Just a hint though- I know you dug the basement in the other place, here we dig the hole before the concrete goes in! Haha. JK lookin good so far.
 
Before this I poured concrete, but I did not get such serious damage. Because the skin remained intact. But if you damage the top layer of skin, any wound or scratch after concrete turns into an ulcer. Before this, the skin just became very dry, I just smeared it with cream and the next day everything was fine. Now I smear Chloromycetin Zoetis, In our pharmacies you can freely buy almost any medicine (except for prohibited ones) and antibiotics without a prescription and without visiting a doctor.
I have enough of the basement, I don’t want a basement anymore, I want a furnished attic.:)
 
Some people must be way more suseptible to it than others. I never wear gloves and never have had any issues. But I know others that do. Maybe I'm just to bitter lol. Concrete is way cheaper there. My seven yards cost $2k delivered
I know guys that got some I'm their boots early in a long day. Never worked out well.
 
I have had corncrete burns. Not a fun day, well, several.

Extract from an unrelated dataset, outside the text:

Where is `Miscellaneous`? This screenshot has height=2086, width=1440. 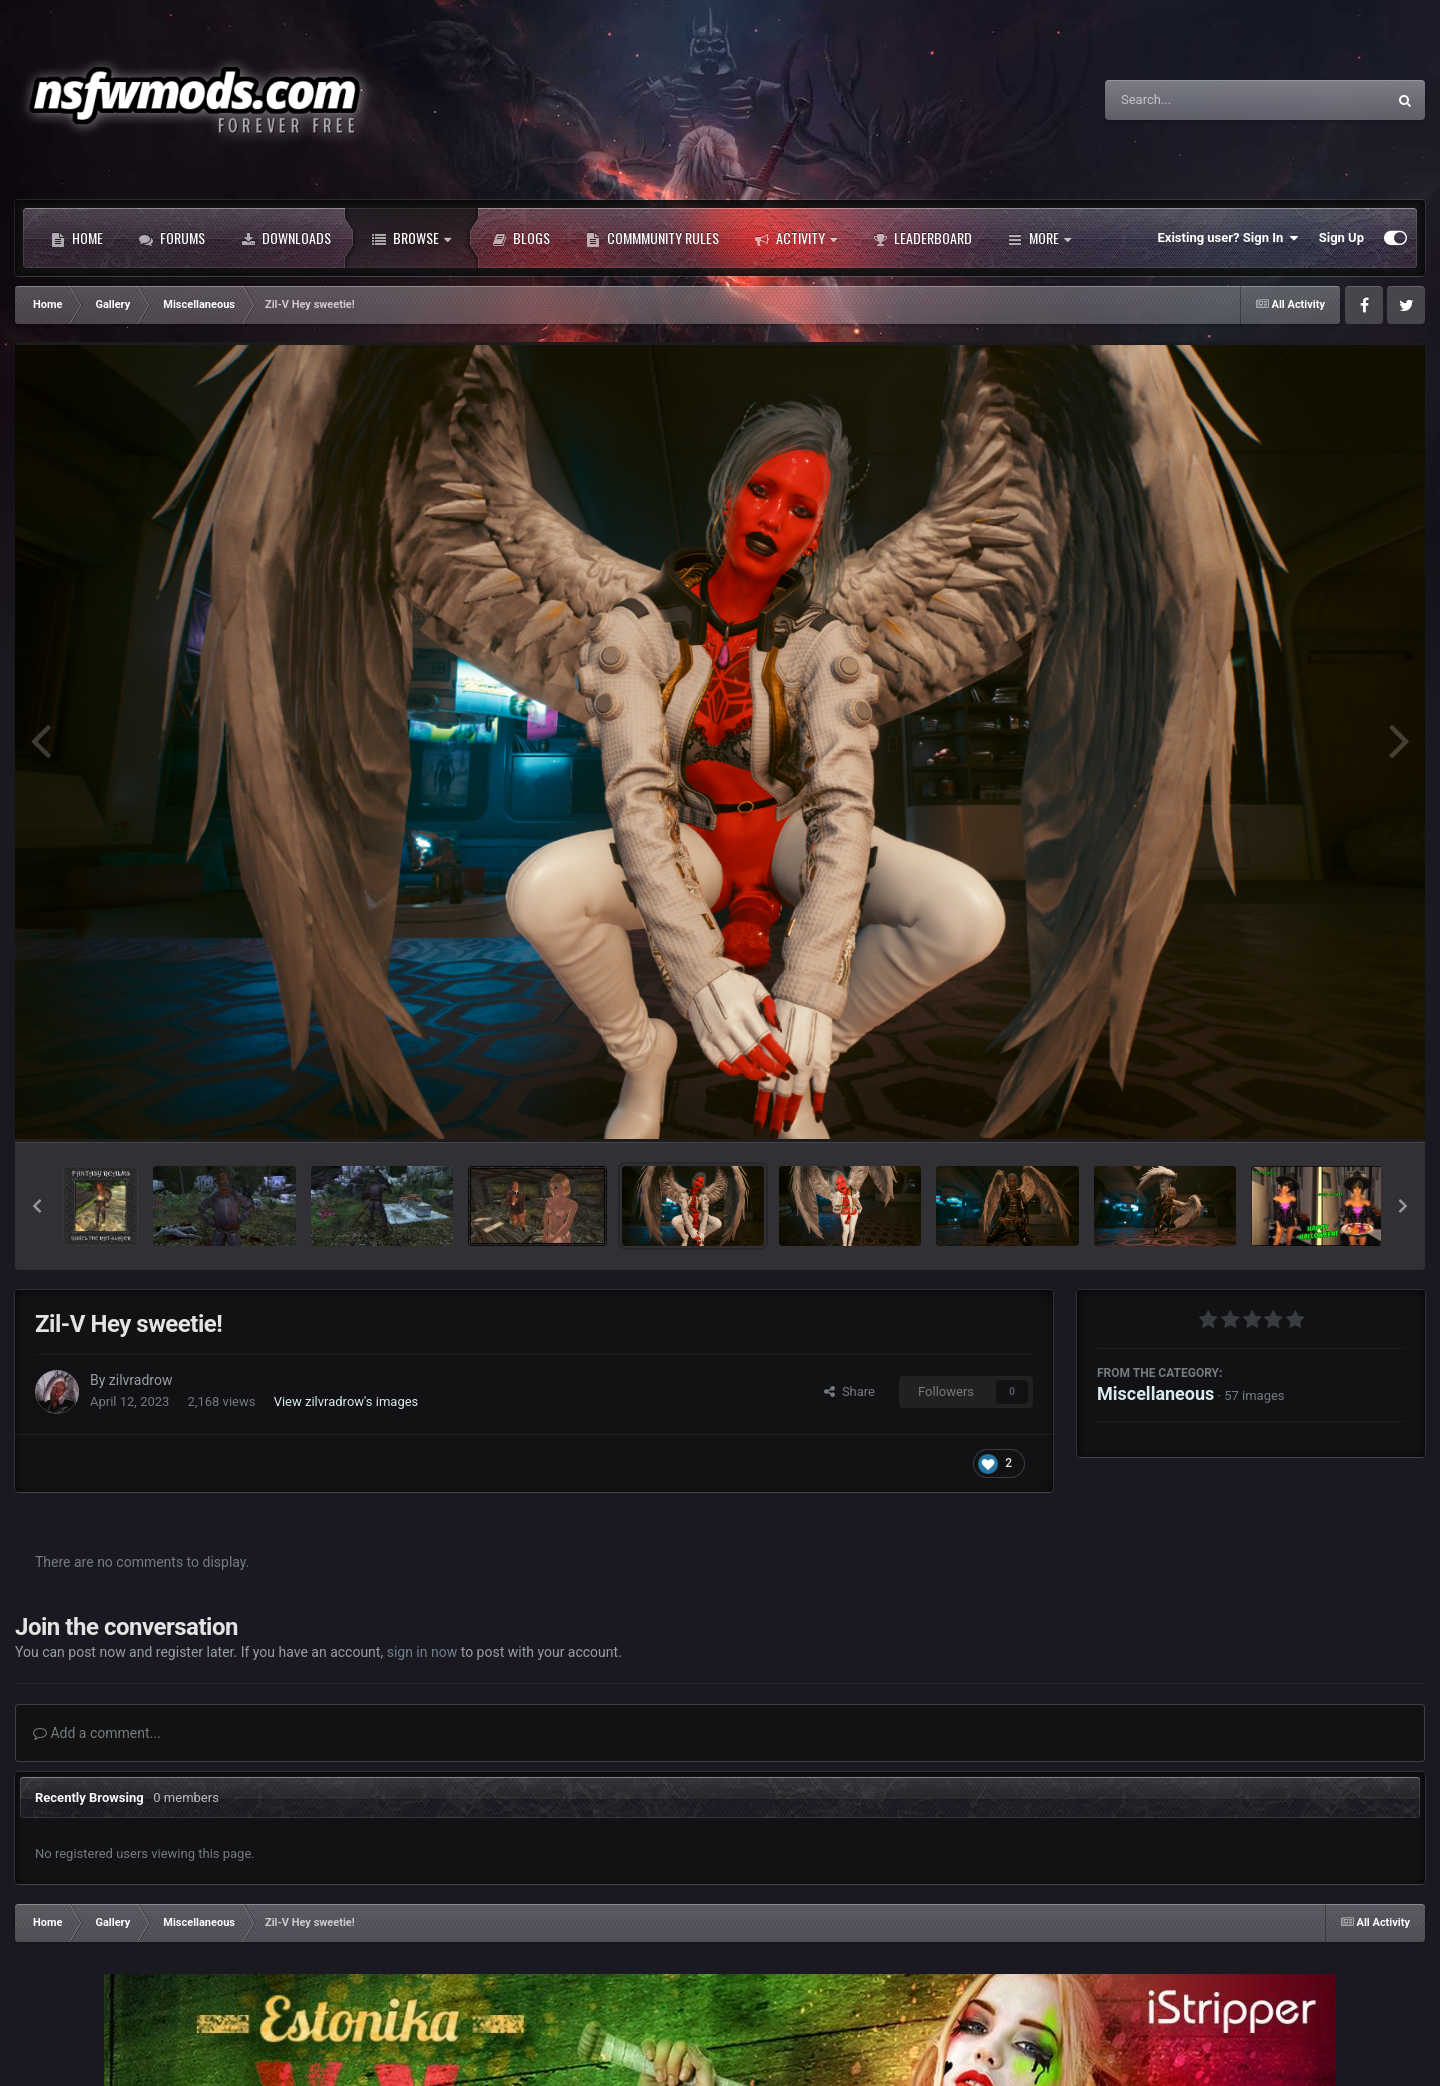 Miscellaneous is located at coordinates (1155, 1393).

I like to do the mono slab.
Dig the trench and prepare the floor area inside of that, trench 12 or 18 inches deep and wide and the floor area about 5 inches deep.
Install the outside form boards and the rebar inside of that and the inside edge of the trench then pour the foundation and floor in one sweep.
Of course though, that method dont work so well if the floor will not be going in until much later.
If I was going to build a bigger garage/shop I would have to pour the foundation first, then install the building and as money would permit, the floor.